On Wed, 26 Feb 2025 at 16:11, Junchao Zhang <junchao.zhang at gmail.com> wrote:

> This fuction *MatCreateMPIAIJWithSeqAIJ(MPI_Comm comm, Mat A, Mat B,
> const PetscInt garray[], Mat *mat) *is rarely used. To compute the global
> matrix's row/col size M, N, it has to do an MPI_Allreduce(). I think it is
> a waste, as the caller usually knows M, N already. So I think we can depart
> from it and have a new one:
>
> MatCreateMPIAIJKokkosWithSeqAIJKokkos(MPI_Comm comm, PetscInt M, PetscInt
> N, Mat A, Mat B, const PetscInt garray[], Mat *mat)

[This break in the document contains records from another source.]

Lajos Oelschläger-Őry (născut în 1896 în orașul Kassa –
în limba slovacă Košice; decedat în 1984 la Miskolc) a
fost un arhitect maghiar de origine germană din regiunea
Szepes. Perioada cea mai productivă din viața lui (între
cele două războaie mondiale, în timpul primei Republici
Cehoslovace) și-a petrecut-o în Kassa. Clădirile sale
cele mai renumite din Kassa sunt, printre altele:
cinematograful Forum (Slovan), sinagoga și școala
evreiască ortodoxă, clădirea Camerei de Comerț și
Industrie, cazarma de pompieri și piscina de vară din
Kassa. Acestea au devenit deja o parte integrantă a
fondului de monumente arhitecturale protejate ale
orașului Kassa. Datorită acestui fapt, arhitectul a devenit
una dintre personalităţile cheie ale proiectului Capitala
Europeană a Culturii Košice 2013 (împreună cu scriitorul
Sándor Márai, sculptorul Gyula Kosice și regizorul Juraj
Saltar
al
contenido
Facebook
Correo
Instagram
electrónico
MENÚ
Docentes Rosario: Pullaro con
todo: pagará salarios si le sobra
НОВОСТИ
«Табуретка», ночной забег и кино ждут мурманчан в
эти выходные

> * M, N are global row/col size of  mat
> * A, B are MATSEQAIJKOKKOS
> * M, N could be PETSC_DECIDE, if so, petsc will compute mat's M, N from A,
> i.e.,  M = Sum of A's M,  N= Sum of A's N
> * if garray is NULL, B uses global column indices (and B's N  should be
> equal to the output mat's N)
> * if garray is not NULL, B uses local column indices; garray[] was
> allocated by PetscMalloc() and after the call,  garray will be owned by mat
> (user should not free garray afterwards).
>
> What do you think? If you agree, could you contribute an MR?
>
> BTW, I think we need to create a new header, petscmat_kokkos.hpp to declare
>   PetscErrorCode MatCreateSeqAIJKokkosWithKokkosCsrMatrix(MPI_Comm comm,
> KokkosCsrMatrix csr, Mat *A)
> but
> PetscErrorCode MatCreateMPIAIJKokkosWithSeqAIJKokkos(MPI_Comm comm,
> PetscInt M, PetscInt N, Mat A, Mat B, const PetscInt garray[], Mat *mat)

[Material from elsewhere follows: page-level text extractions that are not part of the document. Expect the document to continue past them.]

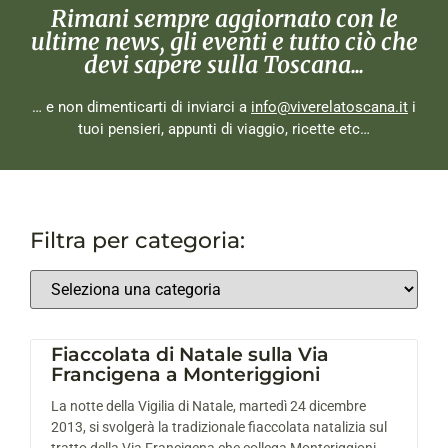
Rimani sempre aggiornato con le
ultime news, gli eventi e tutto ciò che
devi sapere sulla Toscana...
… e non dimenticarti di inviarci a
info@viverelatoscana.it
i
tuoi pensieri, appunti di viaggio, ricette etc…
Filtra per categoria:
Fiaccolata di Natale sulla Via
Francigena a Monteriggioni
La notte della Vigilia di Natale, martedì 24 dicembre
2013, si svolgerà la tradizionale fiaccolata natalizia sul
tratto della Via Francigena che collega Monteriggioni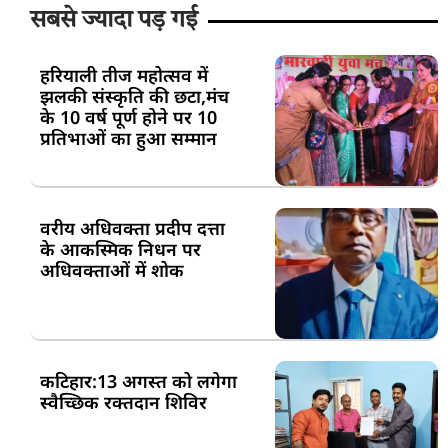
सबसे ज्यादा पड़ गई
हरियाली तीज महोत्सव में
झलकी संस्कृति की छटा,मंच
के 10 वर्ष पूर्ण होने पर 10
प्रतिभाओं का हुआ सम्मान
वरीय अधिवक्ता प्रदीप दत्ता
के आकस्मिक निधन पर
अधिवक्ताओं में शोक
कटिहार:13 अगस्त को लगेगा
स्वैच्छिक रक्तदान शिविर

> can be in petscmat.h as it uses only C types.
>
> Barry, what do you think of the two new APIs?
>
> --Junchao Zhang
>
>
> On Wed, Feb 26, 2025 at 6:26 AM Steven Dargaville <
> dargaville.steven at gmail.com> wrote:
>
>> Those two constructors would definitely meet my needs, thanks!
>>
>> Also I should note that the comment about garray and B in
>> MatSetMPIAIJKokkosWithSplitSeqAIJKokkosMatrices is correct if garray is
>> passed in as NULL, it's just that if you pass in a completed garray it
>> doesn't bother creating one or changing the column indices of B. So I would
>> suggest the comment be: "if garray is NULL the offdiag matrix B should
>> have global col ids; if garray is not NULL the offdiag matrix B should have
>> local col ids"
>>
>> On Wed, 26 Feb 2025 at 03:35, Junchao Zhang <junchao.zhang at gmail.com>
>> wrote:
>>
>>> Mat_SeqAIJKokkos is private because it is in a private header
>>> src/mat/impls/aij/seq/kokkos/aijkok.hpp
>>>
>>> Your observation about the garray in MatSetMPIAIJKokkosWithSplitSeqAIJKokkosMatrices()

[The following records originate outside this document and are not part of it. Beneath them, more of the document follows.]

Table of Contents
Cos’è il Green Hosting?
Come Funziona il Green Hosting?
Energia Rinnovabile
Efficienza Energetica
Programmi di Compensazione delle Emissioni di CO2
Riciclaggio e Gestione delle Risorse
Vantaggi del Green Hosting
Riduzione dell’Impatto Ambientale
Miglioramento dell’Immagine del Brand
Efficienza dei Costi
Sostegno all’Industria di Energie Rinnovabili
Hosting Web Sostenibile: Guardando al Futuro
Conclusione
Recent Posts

>>> might be right.  The comment
>>>
>>> - B - the offdiag matrix using global col ids
>>>
>>> is out of date. Perhaps it should be "the offdiag matrix uses local
>>> column indices and garray contains the local to global mapping".  But I
>>> need to double check it.
>>>
>>> Since you use Kokkos, I think we could provide these two constructors
>>> for MATSEQAIJKOKKOS and MATMPIAIJKOKKOS respectively
>>>
>>>    - MatCreateSeqAIJKokkosWithKokkosCsrMatrix(MPI_Comm comm,
>>>    KokkosCsrMatrix csr, Mat *A)
>>>
>>>
>>>    - MatCreateMPIAIJKokkosWithSeqAIJKokkos(MPI_Comm comm, Mat A, Mat B,
>>>    PetscInt *garray, Mat *mat)
>>>
>>>          // To mimic the existing MatCreateMPIAIJWithSeqAIJ(MPI_Comm
>>> comm, Mat A, Mat B, const PetscInt garray[], Mat *mat);
>>>          // A and B are MATSEQAIJKOKKOS matrices and use local column
>>> indices
>>>
>>> Do they meet your needs?
>>>
>>> --Junchao Zhang
>>>
>>>
>>> On Tue, Feb 25, 2025 at 5:35 PM Steven Dargaville <
>>> dargaville.steven at gmail.com> wrote:
>>>
>>>> Thanks for the response!
>>>>
>>>> Although MatSetValuesCOO happens on the device if the input coo_v
>>>> pointer is device memory, I believe MatSetPreallocationCOO requires host
>>>> pointers for coo_i and coo_j, and the preallocation (and construction of
>>>> the COO structures) happens on the host and is then copied onto the device?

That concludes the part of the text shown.